During his six years as Maryland governor, Big Labor politician Martin O’Malley has repeatedly pushed for passage of and signed into law measures expanding the power of the Free State’s government union officials to force public servants to fork over union dues or fees, or be fired. Just this year, O’Malley rubber-stamped legislation denying counties the ability to protect the Right to Work of K-12 public school employees. Forced union dues are now automatically authorized in K-12 education statewide.
O’Malley and other politicians who favor such union special-interest schemes claim public employees benefit from compulsion. Obviously, employees who don’t want a particular union (or perhaps any union at all) are actually harmed by being forced to support financially their Big Labor “exclusive” bargaining agents. But what about voluntary union members? Do they benefit?
Maryland-based columnist Marta Mossburg recently looked at recent reports documenting the financial impact of a 2009 Maryland law imposing compulsory unionism on state government employees. In the commentary linked below, she uses this information to answer the ancient question, “Cui bono?” — e.g., “Who benefits?” Mossburg finds that state employees, whether they are union members are not, have not gotten anything out of the four-year-old forced-dues law. Nor have taxpayers. Nor have other citizens who depend on public services. But union bosses have reaped a huge windfall from the cynically mislabeled “fair share act”:
Maryland’s Fair Share Act is to fair what Liberace is to understated.

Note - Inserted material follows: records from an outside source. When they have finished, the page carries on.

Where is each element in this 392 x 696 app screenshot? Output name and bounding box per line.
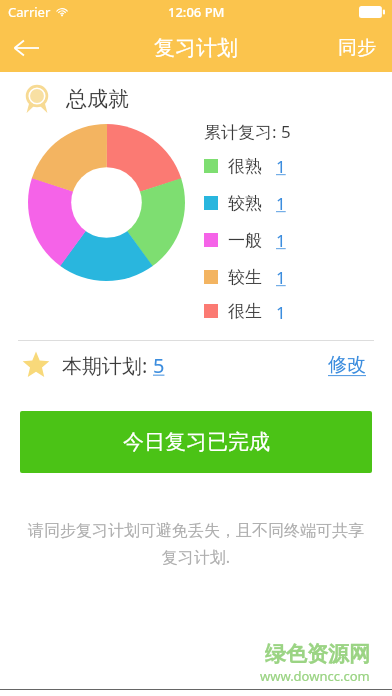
- staticText: 累计复习: 5: [204, 120, 291, 143]
- staticText: www.downcc.com: [260, 667, 370, 685]
- staticText: 1: [276, 192, 286, 215]
- staticText: 1: [276, 155, 286, 178]
- button[interactable]: 修改: [324, 349, 370, 381]
- button[interactable]: 5: [153, 352, 165, 379]
- staticText: 1: [276, 266, 286, 289]
- staticText: 同步: [338, 36, 376, 60]
- staticText: 较生: [228, 267, 262, 288]
- staticText: 总成就: [66, 86, 129, 112]
- staticText: 今日复习已完成: [123, 429, 270, 455]
- staticText: 很生: [228, 301, 262, 320]
- staticText: 很熟: [228, 156, 262, 177]
- staticText: 绿色资源网: [265, 641, 370, 667]
- button[interactable]: 一般: [204, 227, 334, 253]
- staticText: 修改: [328, 353, 366, 377]
- staticText: 1: [276, 301, 286, 320]
- staticText: 5: [153, 352, 165, 379]
- staticText: 复习计划: [154, 35, 238, 61]
- staticText: 一般: [228, 230, 262, 251]
- staticText: 12:06 PM: [168, 3, 225, 21]
- button[interactable]: 同步: [322, 26, 392, 70]
- staticText: Carrier: [8, 3, 51, 21]
- button[interactable]: 很熟: [204, 153, 334, 179]
- button[interactable]: 今日复习已完成: [20, 411, 372, 473]
- staticText: 1: [276, 229, 286, 252]
- button[interactable]: 很生: [204, 301, 334, 320]
- button[interactable]: 较熟: [204, 190, 334, 216]
- button[interactable]: Back: [0, 24, 52, 72]
- staticText: 本期计划:: [62, 352, 153, 379]
- button[interactable]: 较生: [204, 264, 334, 290]
- staticText: 请同步复习计划可避免丢失，且不同终端可共享复习计划.: [24, 521, 368, 568]
- staticText: 较熟: [228, 193, 262, 214]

The 2009 law mandating that all state employees pay union dues regardless of whether they belong to the union is, however, a huge boon to the bottom line of the American Federation of State, County and Municipal Employees, according to IRS records.
Revenue at the largest state employee union rose from $5.1 million to $8.8 million in a year, according to its Form 990 returns from 2010 and 2011 at Guidestar.org. (AFSCME does not make its tax forms available on its website, http://www.afscmemd.org/.) The union did not start collecting dues from nonmembers under its jurisdiction until July 2011.
Contrary to union officials’ statements at the time of the law’s passage that the money would be targeted to improve services for all employees, the tax records show the vast majority of the increase went to hiking union employees’ salaries and toward higher affiliate payments to state and local unions and the national parent organization.